• [WHAT TO DO]: Filter the entries for the string "navigation". Copy each line that has it.

╭─ DATASET EXCERPTS

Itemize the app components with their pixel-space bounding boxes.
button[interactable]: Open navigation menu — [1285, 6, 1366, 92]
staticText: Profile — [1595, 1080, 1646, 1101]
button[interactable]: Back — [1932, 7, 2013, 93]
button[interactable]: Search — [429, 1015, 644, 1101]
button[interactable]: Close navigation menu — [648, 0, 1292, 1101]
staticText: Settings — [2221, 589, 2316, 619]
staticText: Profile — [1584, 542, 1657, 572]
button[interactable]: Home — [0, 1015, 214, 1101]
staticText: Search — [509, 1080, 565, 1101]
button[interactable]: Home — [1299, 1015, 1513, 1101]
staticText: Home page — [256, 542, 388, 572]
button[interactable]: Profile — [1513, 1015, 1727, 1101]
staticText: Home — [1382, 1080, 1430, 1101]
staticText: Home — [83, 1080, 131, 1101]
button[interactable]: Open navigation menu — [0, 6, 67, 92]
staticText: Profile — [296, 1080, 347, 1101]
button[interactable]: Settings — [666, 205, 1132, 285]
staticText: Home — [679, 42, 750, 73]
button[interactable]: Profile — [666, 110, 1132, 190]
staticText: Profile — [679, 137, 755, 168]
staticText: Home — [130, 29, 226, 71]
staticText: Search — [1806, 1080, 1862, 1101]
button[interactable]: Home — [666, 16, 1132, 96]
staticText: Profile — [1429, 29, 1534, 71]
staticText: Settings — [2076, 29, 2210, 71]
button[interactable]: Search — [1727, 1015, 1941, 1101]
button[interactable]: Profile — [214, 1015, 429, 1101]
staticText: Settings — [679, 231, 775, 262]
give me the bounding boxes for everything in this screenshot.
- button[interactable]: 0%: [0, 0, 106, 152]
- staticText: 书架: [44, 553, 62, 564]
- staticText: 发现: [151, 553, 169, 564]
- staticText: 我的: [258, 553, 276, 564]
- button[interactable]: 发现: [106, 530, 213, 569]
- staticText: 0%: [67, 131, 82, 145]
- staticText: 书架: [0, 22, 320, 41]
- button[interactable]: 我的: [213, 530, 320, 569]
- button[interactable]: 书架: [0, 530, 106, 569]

╰─

• [WRITTEN RESPONSE]:
button[interactable]: Open navigation menu — [1285, 6, 1366, 92]
button[interactable]: Close navigation menu — [648, 0, 1292, 1101]
button[interactable]: Open navigation menu — [0, 6, 67, 92]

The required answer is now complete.